• **SUPPLIED RECORDS**
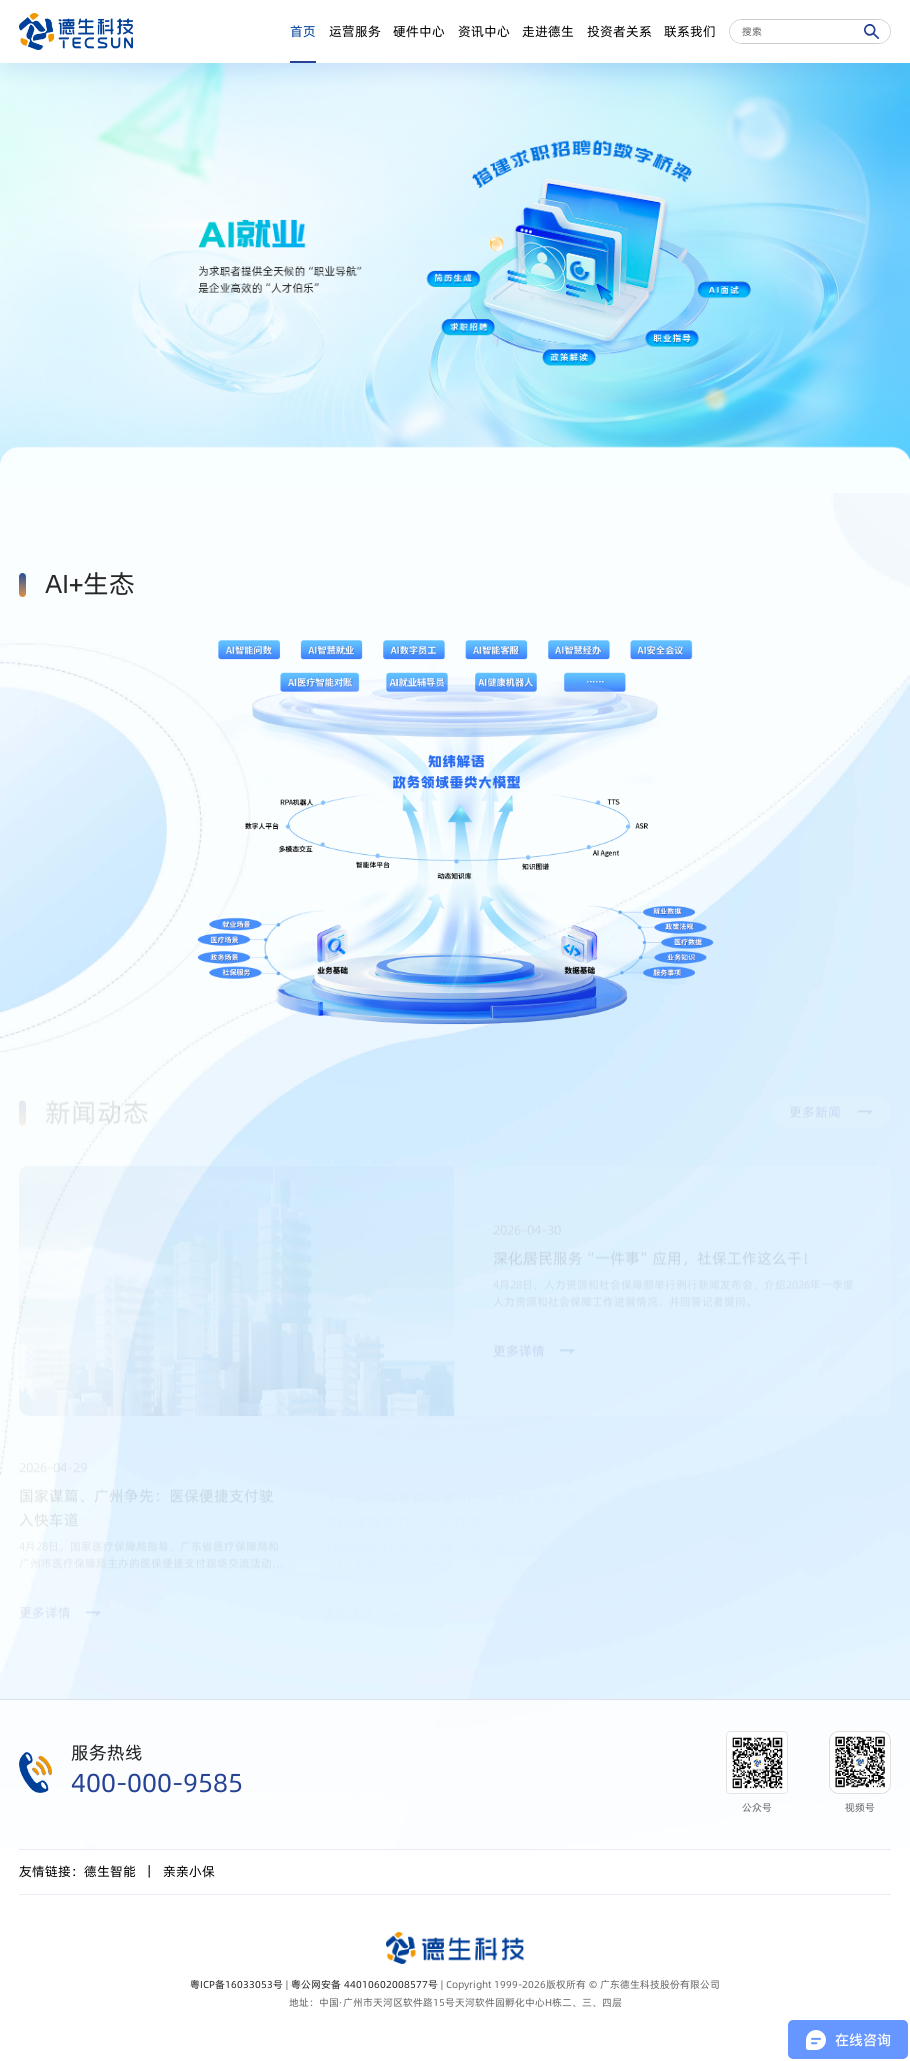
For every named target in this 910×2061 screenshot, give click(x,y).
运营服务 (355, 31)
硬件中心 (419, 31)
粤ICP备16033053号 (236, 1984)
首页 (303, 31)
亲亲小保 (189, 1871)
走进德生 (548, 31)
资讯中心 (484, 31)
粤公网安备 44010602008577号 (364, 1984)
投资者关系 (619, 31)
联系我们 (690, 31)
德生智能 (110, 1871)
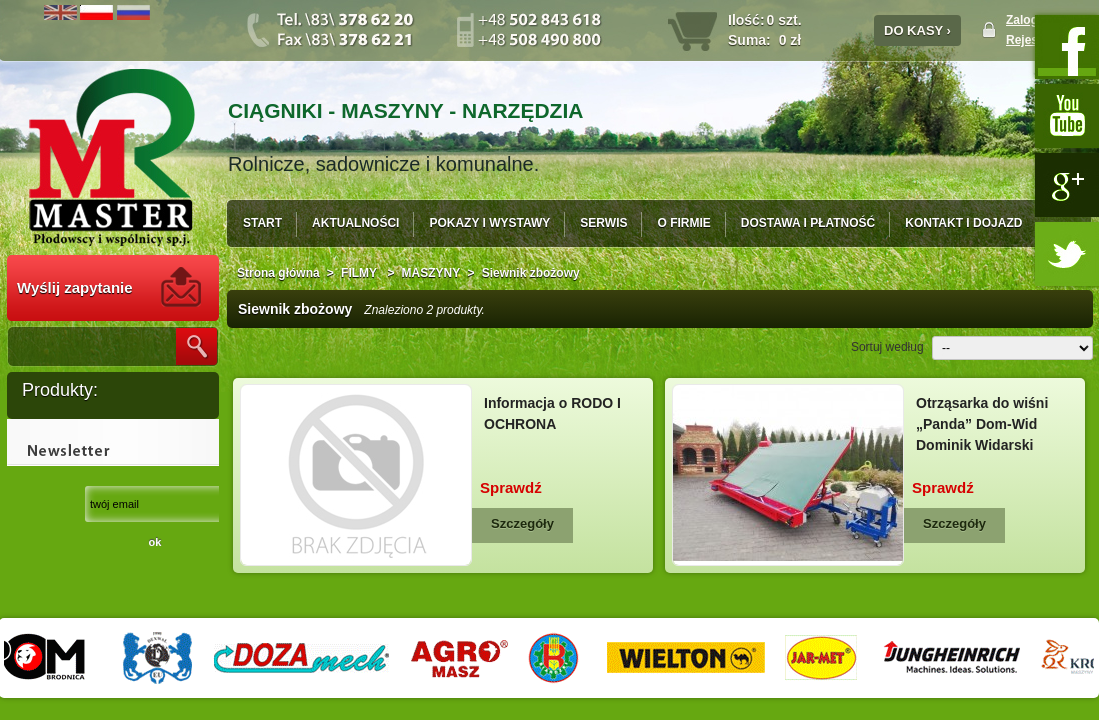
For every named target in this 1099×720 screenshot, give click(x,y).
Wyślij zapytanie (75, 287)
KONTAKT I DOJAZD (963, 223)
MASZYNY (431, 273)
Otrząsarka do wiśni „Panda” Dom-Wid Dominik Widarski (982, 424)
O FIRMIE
...
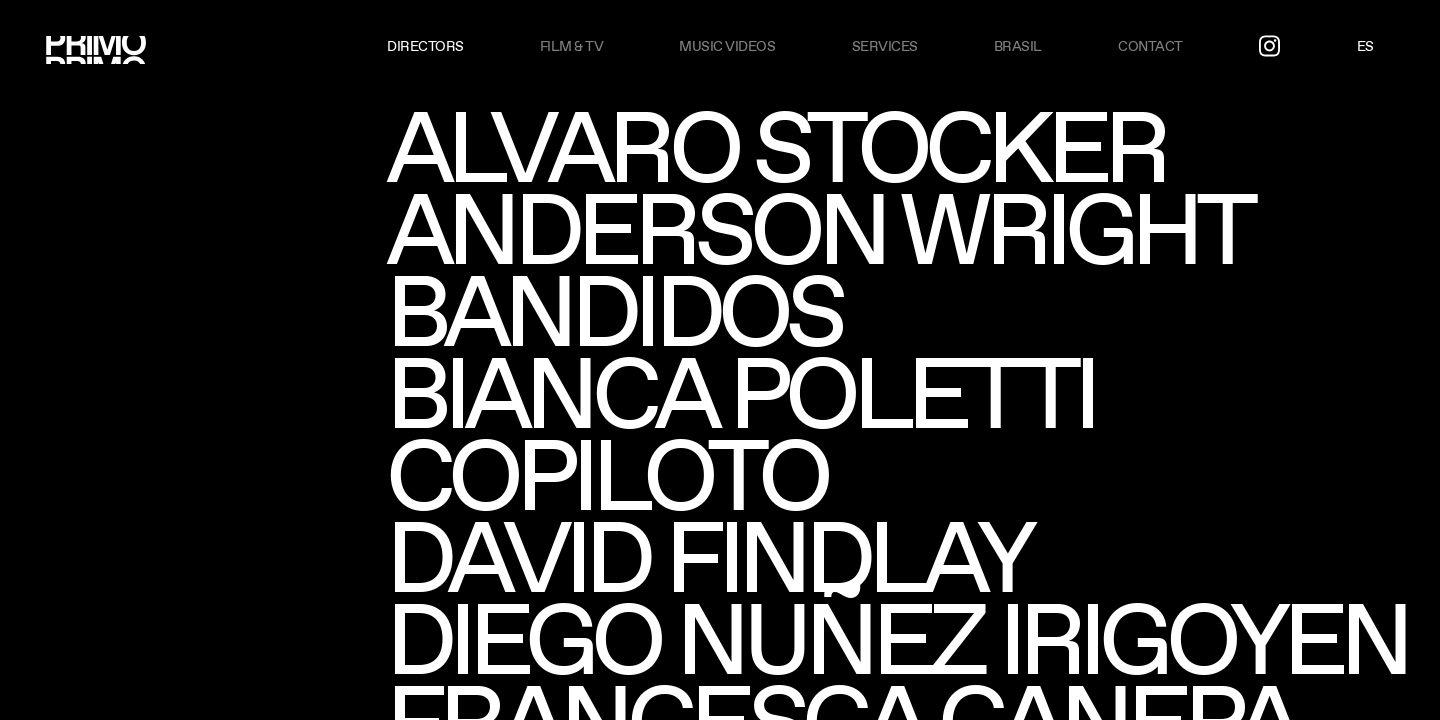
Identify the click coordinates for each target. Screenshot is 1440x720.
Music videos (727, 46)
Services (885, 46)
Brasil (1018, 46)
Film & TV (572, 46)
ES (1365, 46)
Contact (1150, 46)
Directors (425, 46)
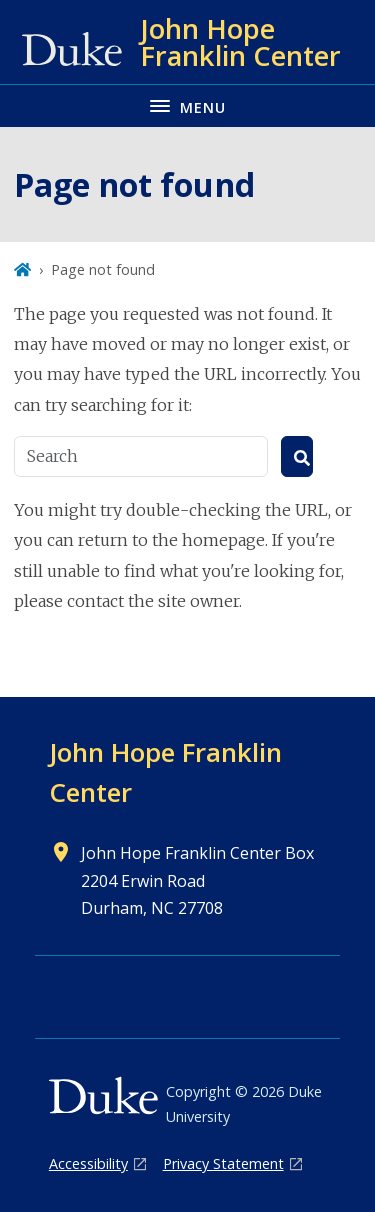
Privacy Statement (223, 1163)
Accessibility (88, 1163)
* * *
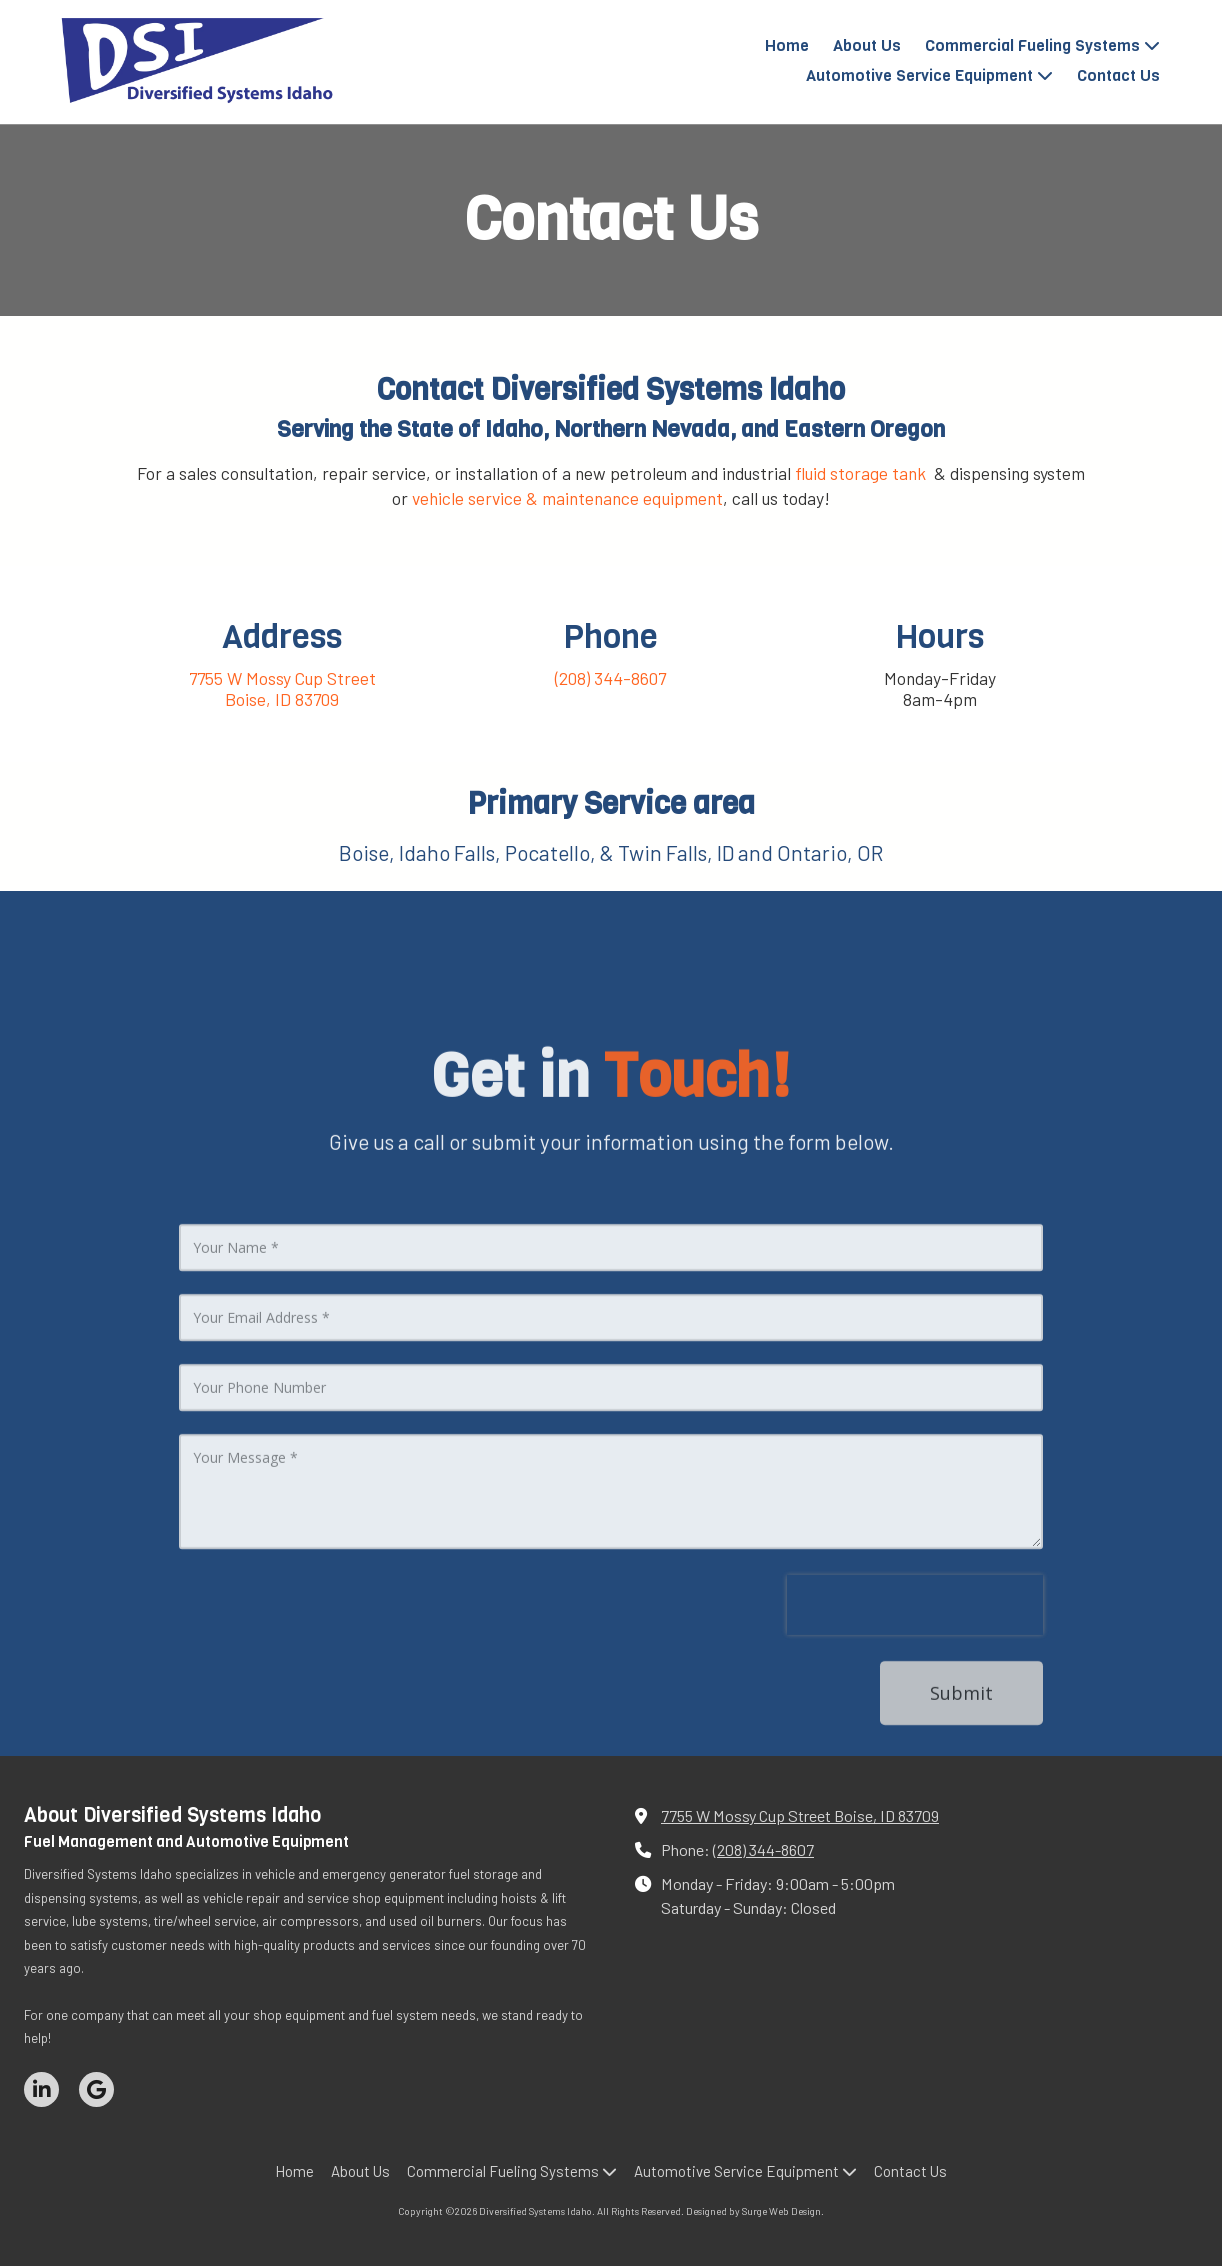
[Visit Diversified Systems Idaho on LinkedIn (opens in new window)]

• **PROBLEM STATEMENT**
Return, from the data, each line where the string "named" occurs.

• **SOLVED EXERCISE**
For every named target in this 910×2061 screenshot, give click(x,y).
For every named target in this 1099×720 screenshot, give click(x,y).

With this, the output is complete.